El se acercó, se inclinó, me dio un beso de buenos días, y se me quedó mirando con expresión jubilosa. Recién cuando volví a preguntarle me dijo que sí, que claro, que habíamos salido Campeones de nuevo, y que no me olvidara en el jardín de decirle a todo el mundo que Independiente había vuelto a salir Campeón de América.Yo, aún en medio de mi alegría, me hice el tiempo de preguntarle cómo habíamos hecho, si él me había dicho que era muy difícil, que en Brasil nos habían dado un baile bárbaro, que teníamos que hacerles como tres goles, que en el Campeonato de acá andábamos como la mona. El me miró risueño, y sembró una semilla más en el fértil potrero de mis sueños de pibe. “Pero, tipito –empezó, como enunciando una verdad ya reiterada hasta el cansancio-, ¿no te dije que los brasileños ven la camiseta del Rojo y se asustan tanto que no pueden ni mover las patas? ¿No te dije que, con el frío, se quieren volver a su casa a comer bananas para entrar en calor? Por eso te dejé dormir. Porque era tan fácil que nos las rebuscamos sin tu aliento.” Y en medio de mi maravilla impávida, terminó: “Menos mal que te dormiste. Imagináte si te quedás despierto y gritás conmigo: les hacemos veinte goles y no quieren venir a jugar nunca más, y nos quedamos sin nadie a quien ganarle la copa”.

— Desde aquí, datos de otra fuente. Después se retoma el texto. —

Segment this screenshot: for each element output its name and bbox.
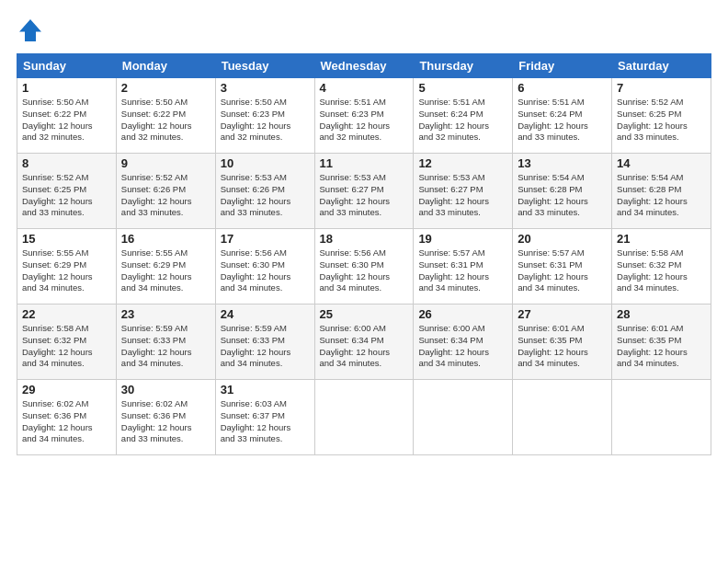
day-info: Sunrise: 6:01 AM Sunset: 6:35 PM Dayligh… (617, 323, 706, 370)
day-info: Sunrise: 5:58 AM Sunset: 6:32 PM Dayligh… (617, 247, 706, 294)
calendar-cell: 14Sunrise: 5:54 AM Sunset: 6:28 PM Dayli… (612, 154, 711, 229)
day-info: Sunrise: 5:58 AM Sunset: 6:32 PM Dayligh… (22, 323, 111, 370)
day-number: 23 (121, 307, 210, 321)
day-number: 15 (22, 232, 111, 246)
logo (17, 17, 48, 44)
day-info: Sunrise: 5:54 AM Sunset: 6:28 PM Dayligh… (617, 172, 706, 219)
day-info: Sunrise: 6:01 AM Sunset: 6:35 PM Dayligh… (518, 323, 607, 370)
day-info: Sunrise: 5:50 AM Sunset: 6:22 PM Dayligh… (22, 97, 111, 144)
page-header (17, 17, 711, 44)
calendar-cell: 26Sunrise: 6:00 AM Sunset: 6:34 PM Dayli… (414, 304, 513, 380)
calendar-week-row: 22Sunrise: 5:58 AM Sunset: 6:32 PM Dayli… (17, 304, 711, 380)
day-info: Sunrise: 6:03 AM Sunset: 6:37 PM Dayligh… (221, 398, 310, 445)
calendar-cell: 15Sunrise: 5:55 AM Sunset: 6:29 PM Dayli… (17, 229, 117, 304)
calendar-cell: 6Sunrise: 5:51 AM Sunset: 6:24 PM Daylig… (513, 78, 612, 154)
calendar-cell: 12Sunrise: 5:53 AM Sunset: 6:27 PM Dayli… (414, 154, 513, 229)
day-number: 11 (320, 156, 409, 170)
day-info: Sunrise: 5:59 AM Sunset: 6:33 PM Dayligh… (121, 323, 210, 370)
calendar-cell: 30Sunrise: 6:02 AM Sunset: 6:36 PM Dayli… (116, 380, 215, 455)
day-number: 26 (418, 307, 507, 321)
calendar-cell: 9Sunrise: 5:52 AM Sunset: 6:26 PM Daylig… (116, 154, 215, 229)
svg-marker-0 (19, 19, 41, 41)
calendar-week-row: 29Sunrise: 6:02 AM Sunset: 6:36 PM Dayli… (17, 380, 711, 455)
calendar-cell: 21Sunrise: 5:58 AM Sunset: 6:32 PM Dayli… (612, 229, 711, 304)
day-info: Sunrise: 5:53 AM Sunset: 6:26 PM Dayligh… (221, 172, 310, 219)
day-info: Sunrise: 5:57 AM Sunset: 6:31 PM Dayligh… (418, 247, 507, 294)
calendar-cell: 31Sunrise: 6:03 AM Sunset: 6:37 PM Dayli… (215, 380, 314, 455)
day-number: 19 (418, 232, 507, 246)
calendar-week-row: 15Sunrise: 5:55 AM Sunset: 6:29 PM Dayli… (17, 229, 711, 304)
day-number: 22 (22, 307, 111, 321)
day-number: 27 (518, 307, 607, 321)
day-number: 25 (320, 307, 409, 321)
day-number: 7 (617, 81, 706, 95)
day-info: Sunrise: 5:51 AM Sunset: 6:24 PM Dayligh… (418, 97, 507, 144)
day-info: Sunrise: 5:55 AM Sunset: 6:29 PM Dayligh… (121, 247, 210, 294)
calendar-cell: 19Sunrise: 5:57 AM Sunset: 6:31 PM Dayli… (414, 229, 513, 304)
page-container: SundayMondayTuesdayWednesdayThursdayFrid… (0, 0, 728, 465)
day-number: 6 (518, 81, 607, 95)
day-number: 29 (22, 383, 111, 396)
calendar-cell: 1Sunrise: 5:50 AM Sunset: 6:22 PM Daylig… (17, 78, 117, 154)
day-info: Sunrise: 5:55 AM Sunset: 6:29 PM Dayligh… (22, 247, 111, 294)
calendar-cell (513, 380, 612, 455)
day-number: 28 (617, 307, 706, 321)
day-number: 14 (617, 156, 706, 170)
day-number: 9 (121, 156, 210, 170)
day-number: 10 (221, 156, 310, 170)
day-info: Sunrise: 5:54 AM Sunset: 6:28 PM Dayligh… (518, 172, 607, 219)
day-info: Sunrise: 6:00 AM Sunset: 6:34 PM Dayligh… (320, 323, 409, 370)
day-info: Sunrise: 5:50 AM Sunset: 6:23 PM Dayligh… (221, 97, 310, 144)
day-number: 2 (121, 81, 210, 95)
day-info: Sunrise: 5:50 AM Sunset: 6:22 PM Dayligh… (121, 97, 210, 144)
calendar-cell: 13Sunrise: 5:54 AM Sunset: 6:28 PM Dayli… (513, 154, 612, 229)
calendar-cell: 24Sunrise: 5:59 AM Sunset: 6:33 PM Dayli… (215, 304, 314, 380)
day-number: 17 (221, 232, 310, 246)
weekday-header-cell: Friday (513, 54, 612, 78)
day-info: Sunrise: 6:02 AM Sunset: 6:36 PM Dayligh… (121, 398, 210, 445)
weekday-header-cell: Tuesday (215, 54, 314, 78)
day-number: 20 (518, 232, 607, 246)
day-number: 3 (221, 81, 310, 95)
calendar-cell: 5Sunrise: 5:51 AM Sunset: 6:24 PM Daylig… (414, 78, 513, 154)
day-info: Sunrise: 5:57 AM Sunset: 6:31 PM Dayligh… (518, 247, 607, 294)
day-number: 1 (22, 81, 111, 95)
calendar-cell: 7Sunrise: 5:52 AM Sunset: 6:25 PM Daylig… (612, 78, 711, 154)
day-info: Sunrise: 5:52 AM Sunset: 6:26 PM Dayligh… (121, 172, 210, 219)
calendar-table: SundayMondayTuesdayWednesdayThursdayFrid… (17, 53, 711, 455)
calendar-cell: 25Sunrise: 6:00 AM Sunset: 6:34 PM Dayli… (314, 304, 414, 380)
calendar-cell: 27Sunrise: 6:01 AM Sunset: 6:35 PM Dayli… (513, 304, 612, 380)
calendar-cell: 11Sunrise: 5:53 AM Sunset: 6:27 PM Dayli… (314, 154, 414, 229)
weekday-header-cell: Sunday (17, 54, 117, 78)
day-info: Sunrise: 5:51 AM Sunset: 6:24 PM Dayligh… (518, 97, 607, 144)
calendar-cell: 4Sunrise: 5:51 AM Sunset: 6:23 PM Daylig… (314, 78, 414, 154)
calendar-cell: 8Sunrise: 5:52 AM Sunset: 6:25 PM Daylig… (17, 154, 117, 229)
day-info: Sunrise: 5:53 AM Sunset: 6:27 PM Dayligh… (418, 172, 507, 219)
day-number: 24 (221, 307, 310, 321)
calendar-cell: 20Sunrise: 5:57 AM Sunset: 6:31 PM Dayli… (513, 229, 612, 304)
day-info: Sunrise: 5:53 AM Sunset: 6:27 PM Dayligh… (320, 172, 409, 219)
day-number: 5 (418, 81, 507, 95)
day-info: Sunrise: 5:59 AM Sunset: 6:33 PM Dayligh… (221, 323, 310, 370)
day-number: 8 (22, 156, 111, 170)
day-number: 12 (418, 156, 507, 170)
day-info: Sunrise: 6:02 AM Sunset: 6:36 PM Dayligh… (22, 398, 111, 445)
calendar-cell (414, 380, 513, 455)
day-number: 16 (121, 232, 210, 246)
calendar-cell: 18Sunrise: 5:56 AM Sunset: 6:30 PM Dayli… (314, 229, 414, 304)
calendar-cell: 10Sunrise: 5:53 AM Sunset: 6:26 PM Dayli… (215, 154, 314, 229)
calendar-cell: 28Sunrise: 6:01 AM Sunset: 6:35 PM Dayli… (612, 304, 711, 380)
day-number: 13 (518, 156, 607, 170)
calendar-cell: 22Sunrise: 5:58 AM Sunset: 6:32 PM Dayli… (17, 304, 117, 380)
weekday-header-row: SundayMondayTuesdayWednesdayThursdayFrid… (17, 54, 711, 78)
day-number: 18 (320, 232, 409, 246)
weekday-header-cell: Wednesday (314, 54, 414, 78)
calendar-cell: 3Sunrise: 5:50 AM Sunset: 6:23 PM Daylig… (215, 78, 314, 154)
calendar-cell (612, 380, 711, 455)
day-info: Sunrise: 5:51 AM Sunset: 6:23 PM Dayligh… (320, 97, 409, 144)
weekday-header-cell: Saturday (612, 54, 711, 78)
calendar-cell: 2Sunrise: 5:50 AM Sunset: 6:22 PM Daylig… (116, 78, 215, 154)
calendar-body: 1Sunrise: 5:50 AM Sunset: 6:22 PM Daylig… (17, 78, 711, 455)
calendar-cell: 16Sunrise: 5:55 AM Sunset: 6:29 PM Dayli… (116, 229, 215, 304)
calendar-week-row: 1Sunrise: 5:50 AM Sunset: 6:22 PM Daylig… (17, 78, 711, 154)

Después me levantó en brazos y cantamos “la copa, la copa, se mira y no se toca”, y dimos la vuelta olímpica a los saltos, por toda la casa. Vino el micro y me fui al jardín de infantes. Supongo que ésos son los recuerdos que se le meten a uno en los recovecos del corazón, y echan cría y se nutren de su propio néctar, y nos marcan para toda la vida. Por lo menos así ocurrió conmigo.Y no me avergüenza reconocer que ahora, ya grande, cuando tengo un problema que me agobia, o cuando me toca sufrir por radio y por televisión un partido de Independiente y me como los codos por la ansiedad y la angustia (la vida me enseñó lo inconveniente que puede resultar fumarse los nervios), siento un impulso difícil de dominar, una tentación casi irresistible que me invita a irme a dormir, a abrigarme en la certeza de que mientras yo sueño, mi papá e Independiente, como duendes laboriosos, van a arreglarme el mundo para que yo lo encuentre refulgente en la mañana. Y queda en mí el mandato inexorable que dictan las fidelidades eternas. Cuando Independiente gana un Campeonato –al fin y al cabo, Dios y sus milagros evidentemente existen- lo primero que hago, en la cancha o en mi casa, es levantar los brazos y los ojos hacia el cielo, abrazándolo a mi viejo a través de todos los rigores del destino, y por encima de todas las traiciones de la muerte.

Lo que pasa es que tratándose del Rojo, de mi viejo y de mí, hay veces que la muerte es una señora que nos tiene un miedo bárbaro. Una vieja podrida a la que, de locales en Avellaneda, le tiramos la camiseta y podemos, de vez en cuando, llenarle la canasta. Todavía me acuerdo de ese número once de cuero blanco, cosido en la camiseta como el de Bertoni.Pero ahora también veo, cuando me fijo con suficiente atención, que mi viejo también lleva lo suyo. Lo tiene ahí, en la espalda, justo a la altura del nacimiento de las alas: un diez de cuero blanco, igualito igualito al de Bochini.